Grand Forks Detective Nicholas Fugazzi also testified on Friday that when Holte's body camera was recovered, the lens cap that activates the camera was missing, and electrical components of the camera were exposed. The body camera company assisted GFPD in attempting to retrieve the footage, but they found that the damage to the camera also irreparably damaged Holte's file of the incident.
In Madsen's freeze frame analysis, a few frames after Holte's camera was possibly damaged, Holte can be seen lying face-down on the floor.
Koponen testified that Holte suffered three gunshot wounds, as well as a number of abrasions on his face and back, likely caused by fractured bullets or debris hitting him as the dining room table in front of him took fire. All three gunshot wounds traveled through Holte's body from right to left, which indicates to Koponen that Holte received all three wounds in rapid succession. He was shot once in each of his arms, with each of those two injuries resulting in catastrophic exit wounds Koponen said could have been fatal if left untreated.
However, Holte's fatal wound was a gunshot wound in his back, which fractured three ribs as it passed across his body, severing multiple arteries, penetrating his lung near its connection to his heart and traveling through his esophagus and diaphragm. The bullet was recovered in Holte's stomach, Koponen said. The wound resulted in massive internal bleeding, which caused his death.

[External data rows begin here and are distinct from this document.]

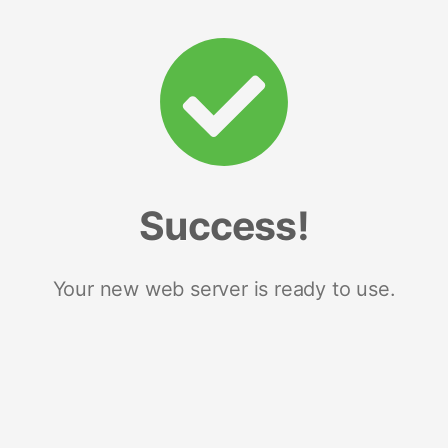
Success!
Your new web server is ready to use.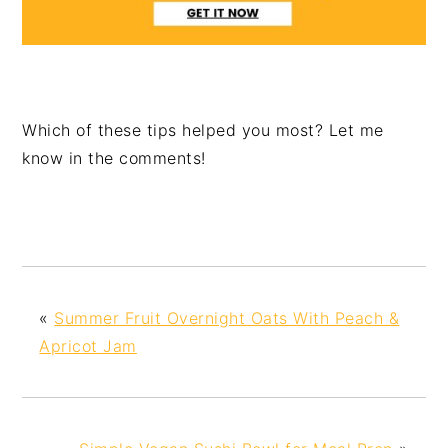
Which of these tips helped you most? Let me
know in the comments!
«
Summer Fruit Overnight Oats With Peach &
Apricot Jam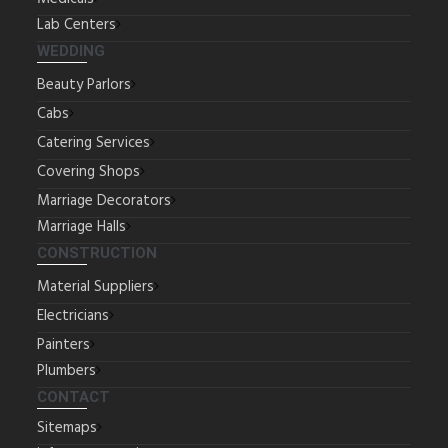
Lab Centers
WEDDING
Beauty Parlors
Cabs
Catering Services
Covering Shops
Marriage Decorators
Marriage Halls
CONSTRUCTION
Material Suppliers
Electricians
Painters
Plumbers
CONTACT
Sitemaps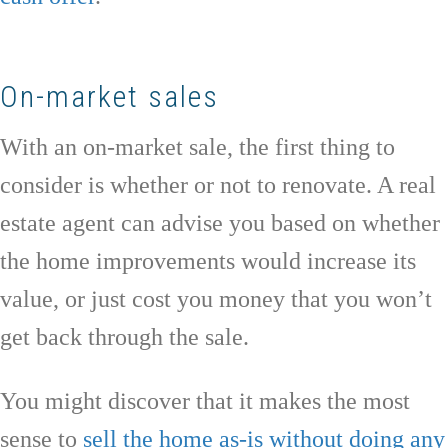
On-market sales
With an on-market sale, the first thing to
consider is whether or not to renovate. A real
estate agent can advise you based on whether
the home improvements would increase its
value, or just cost you money that you won’t
get back through the sale.
You might discover that it makes the most
sense to
sell the home as-is without doing any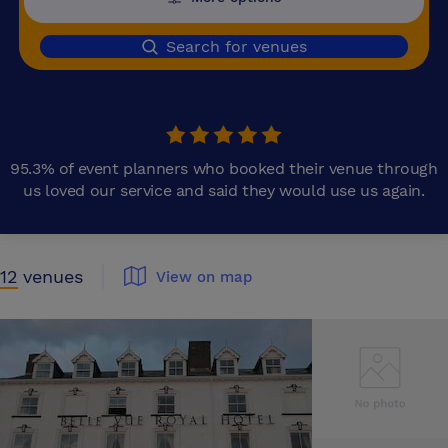
Search for venues
95.3% of event planners who booked their venue through
us loved our service and said they would use us again.
12
venues
View on map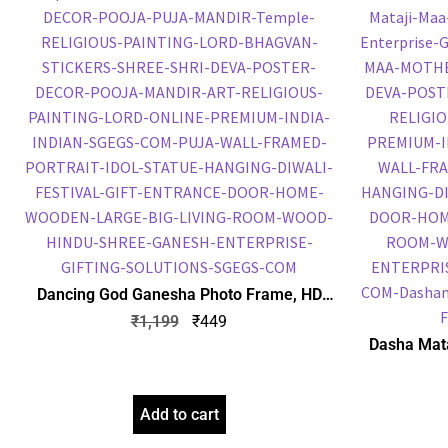
Dancing God Ganesha Photo Frame, HD
Picture Frame, Religious Framed Poster
₹
1,199
₹
449
(SGEGS ID: 1946)
Dasha Mata
Embossed P
Po
Add to cart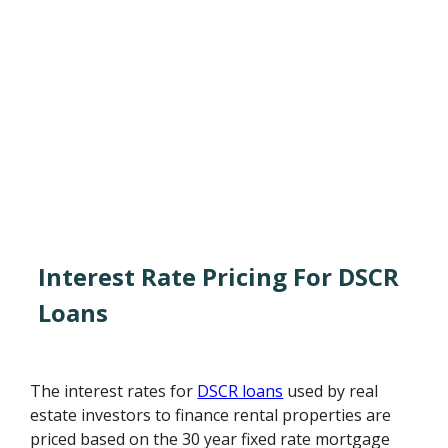
Interest Rate Pricing For DSCR
Loans
The interest rates for
DSCR loans
used by real
estate investors to finance rental properties are
priced based on the 30 year fixed rate mortgage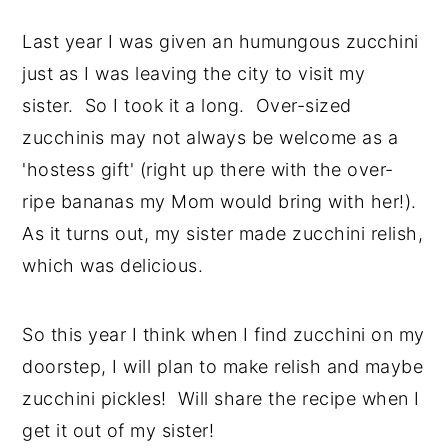
Last year I was given an humungous zucchini
just as I was leaving the city to visit my
sister. So I took it a long. Over-sized
zucchinis may not always be welcome as a
'hostess gift' (right up there with the over-
ripe bananas my Mom would bring with her!).
As it turns out, my sister made zucchini relish,
which was delicious.
So this year I think when I find zucchini on my
doorstep, I will plan to make relish and maybe
zucchini pickles! Will share the recipe when I
get it out of my sister!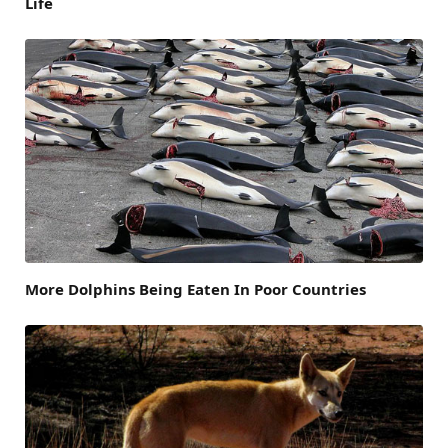
Life
More Dolphins Being Eaten In Poor Countries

Dr. Frans Maritz, a firearms expert from the South Dakota Division of Criminal Investigations who performed ballistics analysis in the case, testified that the bullets that killed Holte and Moore were consistent with what would be used in Pendleton's AK-74, although he was unable to positively determine that the bullets came from Pendleton's rifle specifically -- however, he was able to conclusively rule out the Glock pistols and AR-15 rifles used by police.
Madsen noted that during the shooting, it's difficult to confirm that the figure seen in the footage who appears to be shooting at police is Pendleton -- however, he noted that the figure appears to be dressed similarly as Pendleton was that day. He also testified that a sweep of the apartment after the shooting found no one else in the residence.
Pendleton also suffered gunshot injuries on both his thighs, as well as his shoulder, forearm, hand and ankle, Madsen said.
After the state rested and the jury was dismissed for the weekend, defense attorney Steven Mottinger argued that the state had not met its burden of proof for Pendleton's eight charges, excluding intent to sell marijuana, and asked presiding Judge Donald Hager to dismiss those eight charges. Hager denied Mottinger's request.
The defense will begin calling witnesses on Monday, when Pendleton is also expected to testify. Attorneys are expected to give their closing arguments on Tuesday, July 13.